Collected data

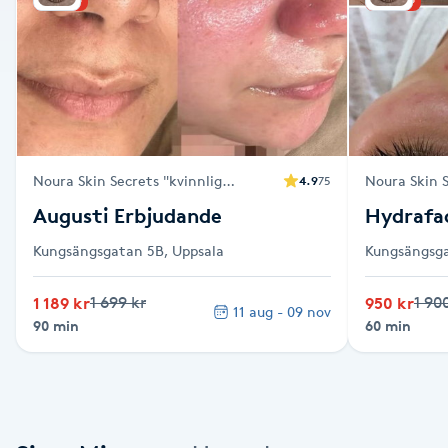
Alternativmedicin
Andningsmassage
Ansiktslyft utan kirurgi
Noura Skin Secrets "kvinnlig
Noura Skin S
4.9
75
Aromamassage
behandling"
behandling"
Augusti Erbjudande
Hydrafac
Ashtanga Yoga
Kungsängsgatan 5B, Uppsala
Kungsängsga
Ayurveda
1 189 kr
1 699 kr
950 kr
1 90
11 aug - 09 nov
90 min
60 min
Ayurvedisk Massage
Ansiktsbehandling djuprengörande
B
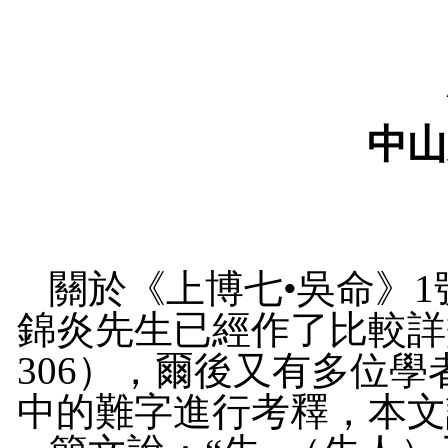
中山
關於《上博七•吳命》
1
錦炎
先生已經作了比較詳
306
）
，爾後又
有
多位學
中的難字進行考釋
，
本文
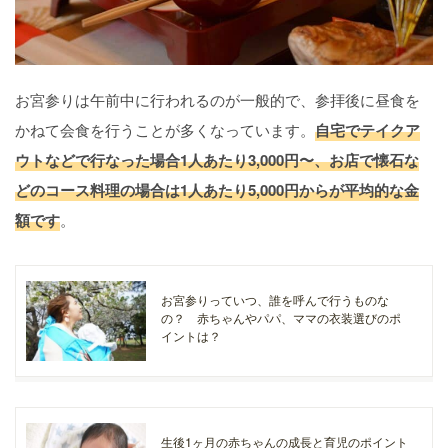
お宮参りは午前中に行われるのが一般的で、参拝後に昼食を
かねて会食を行うことが多くなっています。
自宅でテイクア
ウトなどで行なった場合1人あたり3,000円〜、お店で懐石な
どのコース料理の場合は1人あたり5,000円からが平均的な金
額です
。
お宮参りっていつ、誰を呼んで行うものな
の？ 赤ちゃんやパパ、ママの衣装選びのポ
イントは？
生後1ヶ月の赤ちゃんの成長と育児のポイント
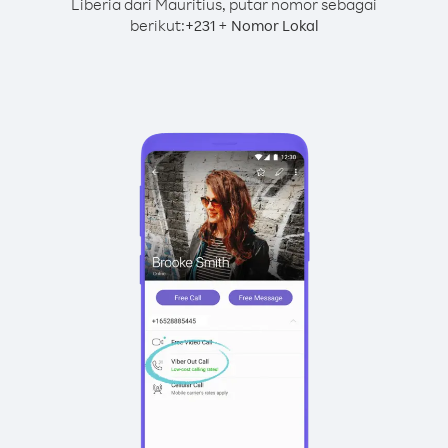
Liberia dari Mauritius, putar nomor sebagai
berikut:
+
+
231
Nomor Lokal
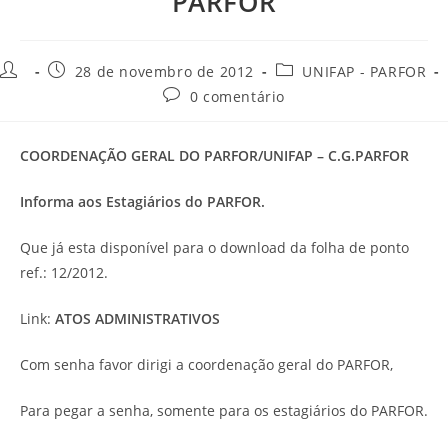
PARFOR
28 de novembro de 2012
UNIFAP - PARFOR
0 comentário
COORDENAÇÃO GERAL DO PARFOR/UNIFAP – C.G.PARFOR
Informa aos Estagiários do PARFOR.
Que já esta disponível para o download da folha de ponto
ref.: 12/2012.
Link:
ATOS ADMINISTRATIVOS
Com senha favor dirigi a coordenação geral do PARFOR,
Para pegar a senha, somente para os estagiários do PARFOR.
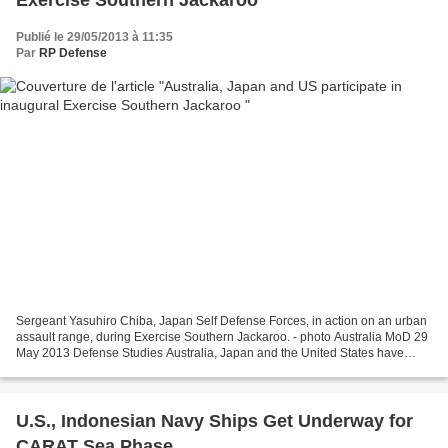
Exercise Southern Jackaroo
Publié le 29/05/2013 à 11:35
Par
RP Defense
Sergeant Yasuhiro Chiba, Japan Self Defense Forces, in action on an urban
assault range, during Exercise Southern Jackaroo. - photo Australia MoD 29
May 2013 Defense Studies Australia, Japan and the United States have
concluded Exercise Southern Jackaroo,...
U.S., Indonesian Navy Ships Get Underway for
CARAT Sea Phase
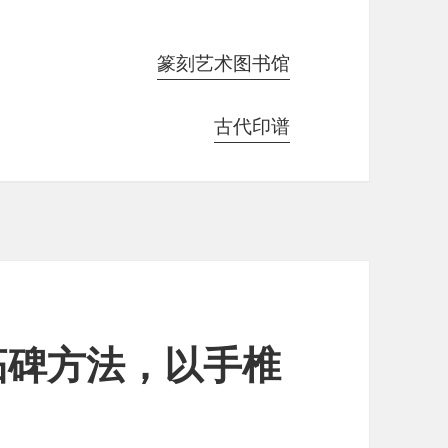
篆刻艺术图书馆
古代印谱
拓碑方法，以手椎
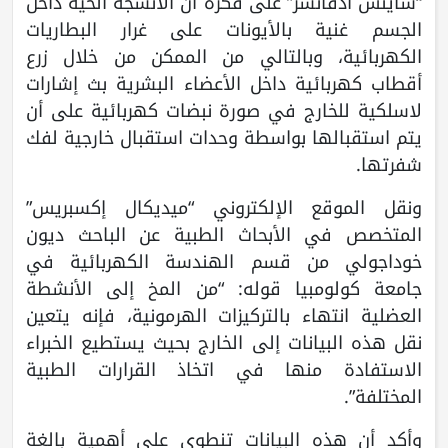
“ساينس أدفانسز” على فكرة أن الأنسجة الحية داخل
الجسم غنية بالأيونات على غرار البطاريات
الكهربائية، وبالتالي من الممكن من خلال زرع
أقطاب كهربائية داخل الأعضاء البشرية بث إشارات
لاسلكية للخارج في صورة نبضات كهربائية على أن
يتم استقبالها بواسطة وحدات استقبال خارجية لفك
شفرتها.
ونقل الموقع الإلكتروني “ميديكال إكسبريس”
المتخصص في الأبحاث الطبية عن الباحث ديون
خوداجولي من قسم الهندسة الكهربائية في
جامعة كولومبيا قوله: “من المخ إلى الأنشطة
العضلية انتهاء بالتركيزات الهرمونية، فإنه يتعين
نقل هذه البيانات إلى الخارج بحيث يستطيع الخبراء
الاستفادة منها في اتخاذ القرارات الطبية
المختلفة”.
وأكد أن هذه البيانات تنطوي على أهمية بالغة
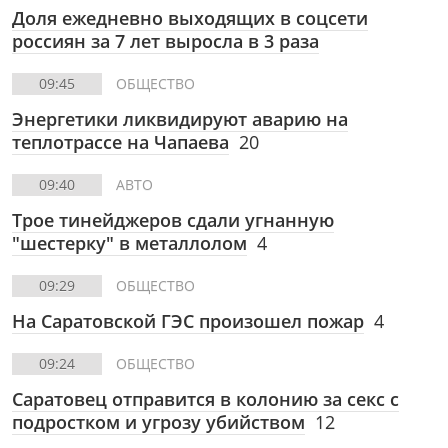
Доля ежедневно выходящих в соцсети
россиян за 7 лет выросла в 3 раза
09:45
ОБЩЕСТВО
Энергетики ликвидируют аварию на
теплотрассе на Чапаева
20
09:40
АВТО
Трое тинейджеров сдали угнанную
"шестерку" в металлолом
4
09:29
ОБЩЕСТВО
На Саратовской ГЭС произошел пожар
4
09:24
ОБЩЕСТВО
Саратовец отправится в колонию за секс с
подростком и угрозу убийством
12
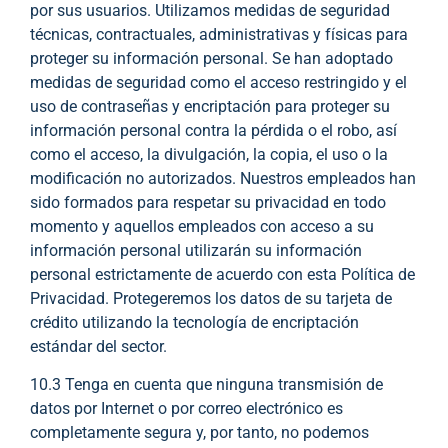
por sus usuarios. Utilizamos medidas de seguridad
técnicas, contractuales, administrativas y físicas para
proteger su información personal. Se han adoptado
medidas de seguridad como el acceso restringido y el
uso de contraseñas y encriptación para proteger su
información personal contra la pérdida o el robo, así
como el acceso, la divulgación, la copia, el uso o la
modificación no autorizados. Nuestros empleados han
sido formados para respetar su privacidad en todo
momento y aquellos empleados con acceso a su
información personal utilizarán su información
personal estrictamente de acuerdo con esta Política de
Privacidad. Protegeremos los datos de su tarjeta de
crédito utilizando la tecnología de encriptación
estándar del sector.
10.3 Tenga en cuenta que ninguna transmisión de
datos por Internet o por correo electrónico es
completamente segura y, por tanto, no podemos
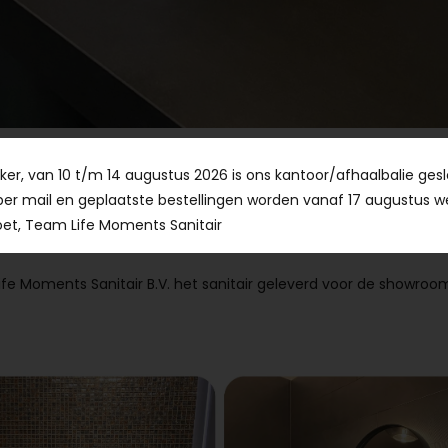
er, van 10 t/m 14 augustus 2026 is ons kantoor/afhaalbalie gesl
per mail en geplaatste bestellingen worden vanaf 17 augustus w
et, Team Life Moments Sanitair
ing met dé tegelspecialist van Nederland, KeraStone B.V. te Ba
ife Moments Sanitair B.V. het sanitair geleverd voor de showroo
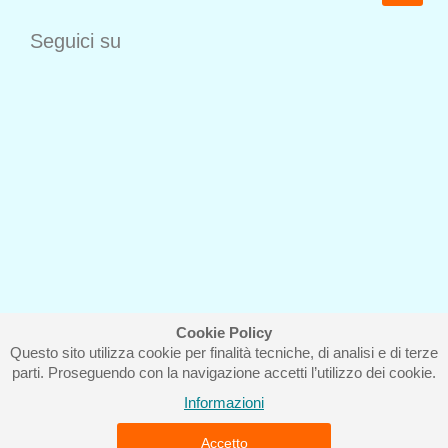
Seguici su
Cookie Policy
Questo sito utilizza cookie per finalità tecniche, di analisi e di terze
Iscriviti alla nostra newsletter
parti. Proseguendo con la navigazione accetti l’utilizzo dei cookie.
Informazioni
Accetto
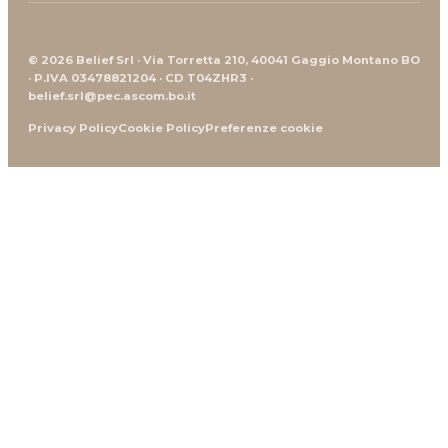
© 2026 Belief Srl · Via Torretta 210, 40041 Gaggio Montano BO
· P.IVA 03478821204 · CD T04ZHR3 ·
belief.srl@pec.ascom.bo.it
Privacy Policy
Cookie Policy
Preferenze cookie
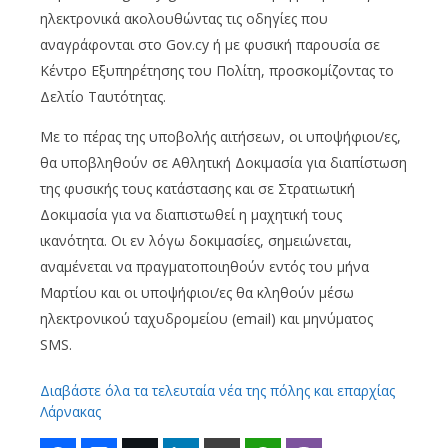
ηλεκτρονικά ακολουθώντας τις οδηγίες που
αναγράφονται στο Gov.cy ή με φυσική παρουσία σε
Κέντρο Εξυπηρέτησης του Πολίτη, προσκομίζοντας το
Δελτίο Ταυτότητας.
Με το πέρας της υποβολής αιτήσεων, οι υποψήφιοι/ες,
θα υποβληθούν σε Αθλητική Δοκιμασία για διαπίστωση
της φυσικής τους κατάστασης και σε Στρατιωτική
Δοκιμασία για να διαπιστωθεί η μαχητική τους
ικανότητα. Οι εν λόγω δοκιμασίες, σημειώνεται,
αναμένεται να πραγματοποιηθούν εντός του μήνα
Μαρτίου και οι υποψήφιοι/ες θα κληθούν μέσω
ηλεκτρονικού ταχυδρομείου (email) και μηνύματος
SMS.
Διαβάστε όλα τα τελευταία νέα της πόλης και επαρχίας
Λάρνακας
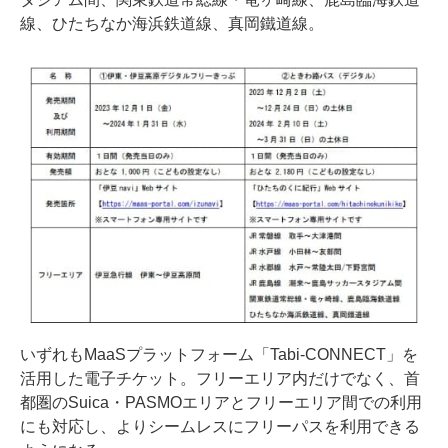
線、ひたちなか海浜鉄道線、真岡鐵道線。
いずれもMaaSプラットフォーム「Tabi-CONNECT」を
活用した電子チケット。フリーエリア内だけでなく、首
都圏のSuica・PASMOエリアとフリーエリア間での利用
にも対応し、よりシームレスにフリーパスを利用できる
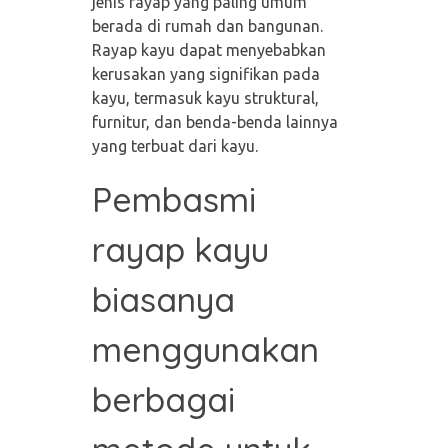
jenis rayap yang paling umum
berada di rumah dan bangunan.
Rayap kayu dapat menyebabkan
kerusakan yang signifikan pada
kayu, termasuk kayu struktural,
furnitur, dan benda-benda lainnya
yang terbuat dari kayu.
Pembasmi
rayap kayu
biasanya
menggunakan
berbagai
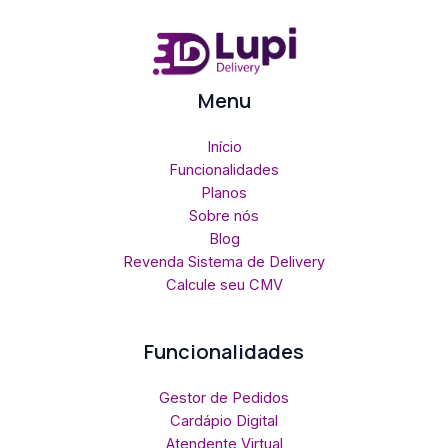
Menu
Início
Funcionalidades
Planos
Sobre nós
Blog
Revenda Sistema de Delivery
Calcule seu CMV
Funcionalidades
Gestor de Pedidos
Cardápio Digital
Atendente Virtual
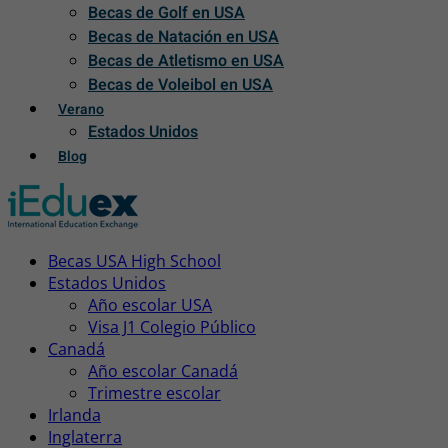
Becas de Golf en USA
Becas de Natación en USA
Becas de Atletismo en USA
Becas de Voleibol en USA
Verano
Estados Unidos
Blog
Becas USA High School
Estados Unidos
Año escolar USA
Visa J1 Colegio Público
Canadá
Año escolar Canadá
Trimestre escolar
Irlanda
Inglaterra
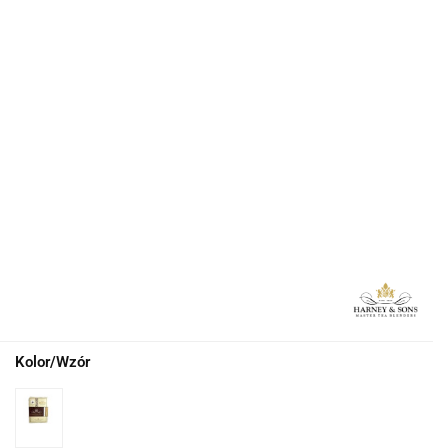
Kolor/Wzór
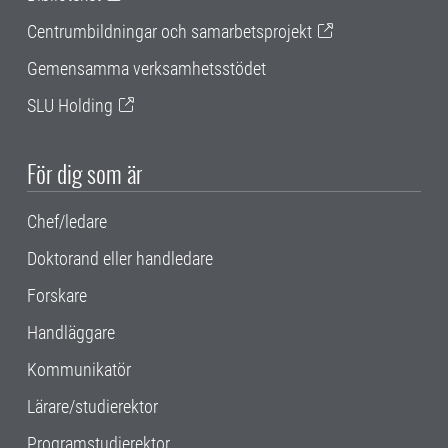
Centrumbildningar och samarbetsprojekt
Gemensamma verksamhetsstödet
SLU Holding
För dig som är
Chef/ledare
Doktorand eller handledare
Forskare
Handläggare
Kommunikatör
Lärare/studierektor
Programstudierektor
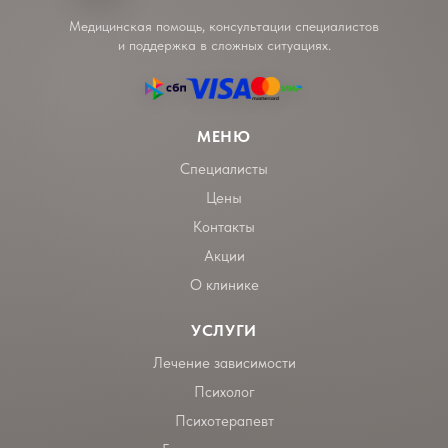
Медицинская помощь, консультации специалистов
и поддержка в сложных ситуациях.
МЕНЮ
Специалисты
Цены
Контакты
Акции
О клинике
УСЛУГИ
Лечение зависимости
Психолог
Психотерапевт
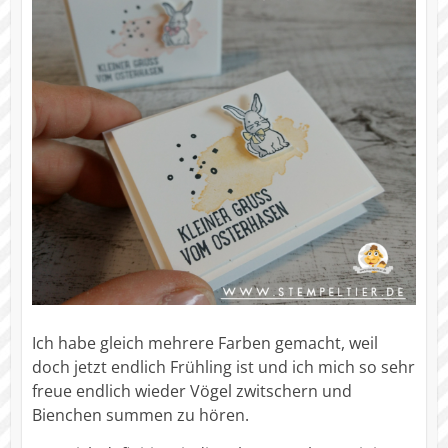
Ich habe gleich mehrere Farben gemacht, weil
doch jetzt endlich Frühling ist und ich mich so sehr
freue endlich wieder Vögel zwitschern und
Bienchen summen zu hören.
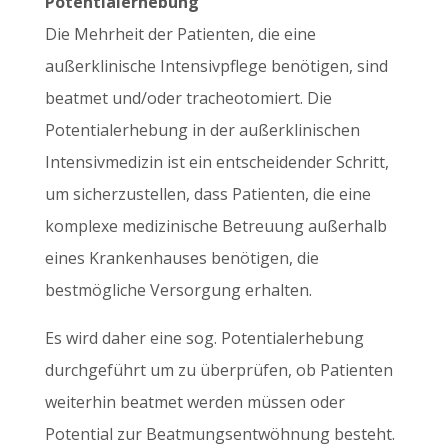
Potentialerhebung
Die Mehrheit der Patienten, die eine
außerklinische Intensivpflege benötigen, sind
beatmet und/oder tracheotomiert. Die
Potentialerhebung in der außerklinischen
Intensivmedizin ist ein entscheidender Schritt,
um sicherzustellen, dass Patienten, die eine
komplexe medizinische Betreuung außerhalb
eines Krankenhauses benötigen, die
bestmögliche Versorgung erhalten.
Es wird daher eine sog. Potentialerhebung
durchgeführt um zu überprüfen, ob Patienten
weiterhin beatmet werden müssen oder
Potential zur Beatmungsentwöhnung besteht.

# [Task instructions]
Only the lines above starting with the line with "Iscriviti alla nostra newsletter" and going on through the line with "kayu, termasuk kayu" belong in the answer; repeat them exactly, minus any picture.

# [Solution for this problem]
Iscriviti alla nostra newsletter
parti. Proseguendo con la navigazione accetti l’utilizzo dei cookie.
Informazioni
Accetto
© 2026 Belief Srl · Via Torretta 210, 40041 Gaggio Montano BO
· P.IVA 03478821204 · CD T04ZHR3 ·
belief.srl@pec.ascom.bo.it
Privacy Policy
Cookie Policy
Preferenze cookie
ηλεκτρονικά ακολουθώντας τις οδηγίες που
αναγράφονται στο Gov.cy ή με φυσική παρουσία σε
Κέντρο Εξυπηρέτησης του Πολίτη, προσκομίζοντας το
Δελτίο Ταυτότητας.
Με το πέρας της υποβολής αιτήσεων, οι υποψήφιοι/ες,
θα υποβληθούν σε Αθλητική Δοκιμασία για διαπίστωση
της φυσικής τους κατάστασης και σε Στρατιωτική
Δοκιμασία για να διαπιστωθεί η μαχητική τους
ικανότητα. Οι εν λόγω δοκιμασίες, σημειώνεται,
αναμένεται να πραγματοποιηθούν εντός του μήνα
Μαρτίου και οι υποψήφιοι/ες θα κληθούν μέσω
ηλεκτρονικού ταχυδρομείου (email) και μηνύματος
SMS.
Διαβάστε όλα τα τελευταία νέα της πόλης και επαρχίας
Λάρνακας
線、ひたちなか海浜鉄道線、真岡鐵道線。
いずれもMaaSプラットフォーム「Tabi-CONNECT」を
活用した電子チケット。フリーエリア内だけでなく、首
都圏のSuica・PASMOエリアとフリーエリア間での利用
にも対応し、よりシームレスにフリーパスを利用できる
jenis rayap yang paling umum
berada di rumah dan bangunan.
Rayap kayu dapat menyebabkan
kerusakan yang signifikan pada
kayu, termasuk kayu struktural,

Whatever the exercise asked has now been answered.